If it was a 1000 cars around 2005, then most certainly there are far more now.
Citation needed. There weren't very many EVs made circa 2005 with a battery pack large enough to power a home for any meaningful amount of time. So again you are making claims without evidence.
Either we have no power outages (Europe) Either we have no power outages (Europe), or if there is one: you are in much deeper shit than just having no power (Asia).
No power outages in Europe, huh? You do know that we can check your bogus "facts" right? Power is reliable in Europe but let's not pretend blackouts are never a thing there.
There's an enormous difference in maintenance.
There is also a difference in the cost of fuel stocks. $0 for renewables versus $HUGE for fossil plants. You seem to be missing the point. The only number that matters at the end of the day is the total cost. (including externalities of pollution that fossil fuel plants never are forced to fully pay for) It doesn't matter if wind costs more to maintain if the cost of a watt delivered is similar or less. You're trying to imply that wind power has these huge maintenance costs but the fact is that the accounting has been done and it doesn't matter because cost of maintenance is only one item among many in the cost of the system.

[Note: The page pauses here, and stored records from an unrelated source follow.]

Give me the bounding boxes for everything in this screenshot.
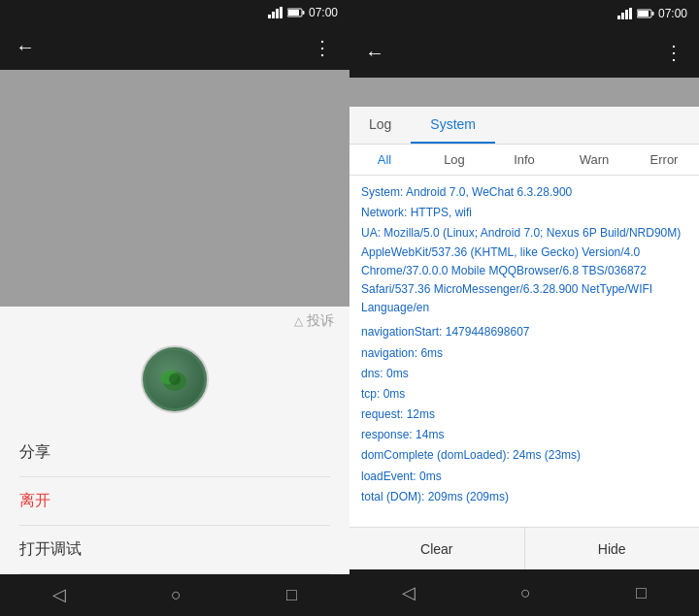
- tab-log[interactable]: Log: [350, 107, 411, 144]
- signal-icon: [268, 7, 283, 18]
- svg-rect-13: [629, 8, 632, 19]
- left-back-button[interactable]: ←: [16, 36, 35, 58]
- svg-rect-16: [638, 11, 649, 16]
- menu-items: 分享 离开 打开调试: [0, 429, 350, 574]
- right-panel: 07:00 ← ⋮ Log System All Log Info Warn E…: [350, 0, 699, 616]
- right-home-nav-icon[interactable]: ○: [520, 583, 531, 603]
- right-signal-icon: [617, 8, 633, 19]
- left-status-icons: 07:00: [268, 6, 338, 19]
- clear-button[interactable]: Clear: [350, 528, 525, 569]
- left-status-bar: 07:00: [0, 0, 350, 24]
- svg-rect-3: [280, 7, 283, 18]
- left-nav-bar: ◁ ○ □: [0, 574, 350, 616]
- svg-rect-10: [617, 16, 620, 19]
- right-nav-bar: ◁ ○ □: [350, 569, 699, 616]
- log-line-10: loadEvent: 0ms: [361, 468, 687, 486]
- complaint-triangle-icon: △: [294, 314, 303, 328]
- left-panel: 07:00 ← ⋮ △ 投诉: [0, 0, 350, 616]
- left-bottom-section: △ 投诉 分享 离开 打开调试: [0, 307, 350, 574]
- log-line-9: domComplete (domLoaded): 24ms (23ms): [361, 446, 687, 465]
- filter-row: All Log Info Warn Error: [350, 145, 699, 176]
- svg-rect-1: [272, 12, 275, 18]
- right-back-button[interactable]: ←: [365, 42, 384, 64]
- filter-info[interactable]: Info: [489, 145, 559, 175]
- svg-rect-11: [621, 13, 624, 19]
- log-line-11: total (DOM): 209ms (209ms): [361, 488, 687, 506]
- svg-rect-6: [288, 10, 299, 16]
- filter-all[interactable]: All: [350, 145, 419, 175]
- left-status-time: 07:00: [309, 6, 338, 19]
- right-top-bar: ← ⋮: [350, 27, 699, 78]
- avatar: [141, 345, 209, 413]
- share-menu-item[interactable]: 分享: [19, 429, 330, 477]
- avatar-logo: [155, 360, 194, 399]
- log-line-0: System: Android 7.0, WeChat 6.3.28.900: [361, 183, 687, 202]
- right-status-time: 07:00: [658, 7, 687, 20]
- leave-menu-item[interactable]: 离开: [19, 477, 330, 526]
- left-image-area: [0, 70, 350, 307]
- complaint-row: △ 投诉: [0, 307, 350, 336]
- left-back-nav-icon[interactable]: ◁: [52, 584, 66, 605]
- hide-button[interactable]: Hide: [525, 528, 700, 569]
- left-top-bar: ← ⋮: [0, 24, 350, 70]
- log-line-8: response: 14ms: [361, 426, 687, 444]
- log-line-3: navigationStart: 1479448698607: [361, 323, 687, 341]
- svg-point-9: [169, 373, 181, 385]
- filter-log[interactable]: Log: [419, 145, 489, 175]
- right-back-nav-icon[interactable]: ◁: [402, 582, 416, 603]
- log-line-4: navigation: 6ms: [361, 344, 687, 363]
- left-recents-nav-icon[interactable]: □: [286, 585, 297, 605]
- log-line-5: dns: 0ms: [361, 365, 687, 383]
- left-menu-button[interactable]: ⋮: [313, 36, 334, 59]
- battery-icon: [287, 8, 305, 17]
- log-line-7: request: 12ms: [361, 405, 687, 424]
- right-recents-nav-icon[interactable]: □: [636, 583, 647, 603]
- tab-system[interactable]: System: [411, 107, 495, 144]
- right-status-icons: 07:00: [617, 7, 687, 20]
- svg-rect-0: [268, 15, 271, 18]
- bottom-bar: Clear Hide: [350, 527, 699, 569]
- svg-rect-15: [651, 12, 653, 16]
- log-content: System: Android 7.0, WeChat 6.3.28.900 N…: [350, 176, 699, 527]
- avatar-section: [0, 336, 350, 429]
- debug-menu-item[interactable]: 打开调试: [19, 526, 330, 574]
- svg-rect-12: [625, 10, 628, 19]
- left-home-nav-icon[interactable]: ○: [171, 585, 182, 605]
- tab-row: Log System: [350, 107, 699, 145]
- complaint-text[interactable]: 投诉: [307, 312, 334, 330]
- log-line-1: Network: HTTPS, wifi: [361, 204, 687, 222]
- svg-rect-2: [276, 9, 279, 18]
- right-status-bar: 07:00: [350, 0, 699, 27]
- right-gray-area: [350, 78, 699, 107]
- avatar-inner: [146, 350, 204, 408]
- svg-rect-5: [302, 11, 304, 15]
- log-line-2: UA: Mozilla/5.0 (Linux; Android 7.0; Nex…: [361, 224, 687, 317]
- right-battery-icon: [637, 9, 654, 18]
- right-menu-button[interactable]: ⋮: [664, 41, 683, 64]
- filter-warn[interactable]: Warn: [559, 145, 629, 175]
- filter-error[interactable]: Error: [629, 145, 699, 175]
- log-line-6: tcp: 0ms: [361, 385, 687, 404]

Offshore wind needs basically continual maintenance due to the large number of machines- once you finish all of them you need to go back to the first one.
Even if true, so what? Just requiring maintenance is insufficient data to tell us anything useful. Fossil fuel plants require maintenance too as well as fuel and lots of other costs. The profile of these costs will be different but that's not important. What matters is how much it costs to deliver a watt. So offshore wind has higher maintenance costs? It has lower fuel costs, lower emissions control costs, isn't subject to geopolitical fluctuation in fuel prices, doesn't have a single point of failure if one turbine fails, and doesn't dump massive amounts of particulates and CO2 that never get cleaned up.